Setelah Joko pergi, Doni Salman berjalan menuju jendela kaca ruko yang menghadap langsung ke arah jalan raya Pluit yang mulai sepi.
Di dalam keheningan malam, ia meraba saku kemejanya, mengeluarkan seikat bunga melati kering yang selalu ia bawa sebagai pengingat akan kesetiaan Zahra.
Senjata fisiknya kini telah resmi berdiri kokoh di atas tanah Jakarta.

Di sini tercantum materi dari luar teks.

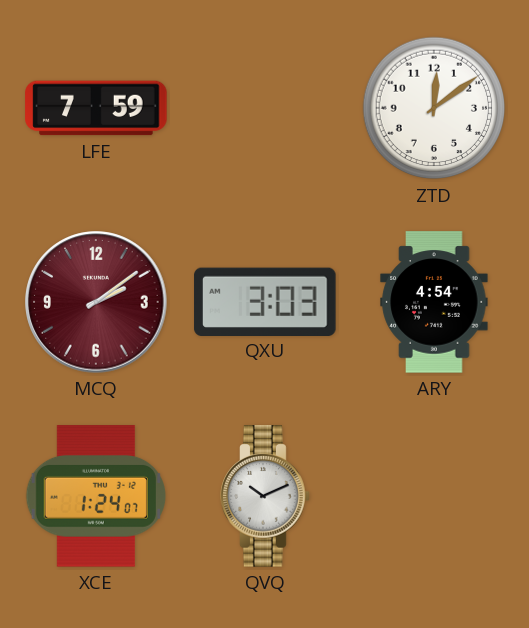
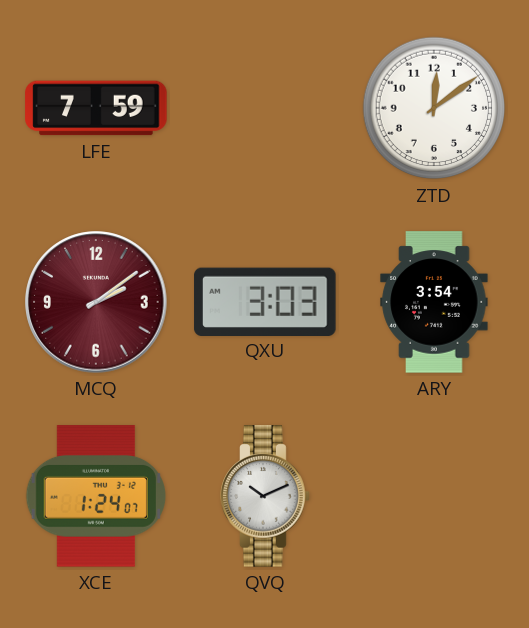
ARY: 4:54 -> 3:54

Salman Group bukan lagi sekadar nama di atas kertas draf rencana; perusahaan ini adalah mesin perang finansial yang siap bergerak membelah dominasi para konglomerat korup.
"Nikmatilah sisa-sisa malam yang tenang di Menara Thamrin kalian, Devan... Amanda..."
bisik Doni Salman pada kegelapan malam, matanya memancarkan kilatan es yang mampu membekukan siapa saja yang menatapnya.
"Embrio sang raksasa telah lahir, dan saat badai perbankan itu menghantam Jakarta dua bulan lagi, aku sendiri yang akan memastikan tidak ada satu pun dari kalian yang bisa keluar hidup-hidup dari reruntuhan kekuasaan yang kalian banggakan."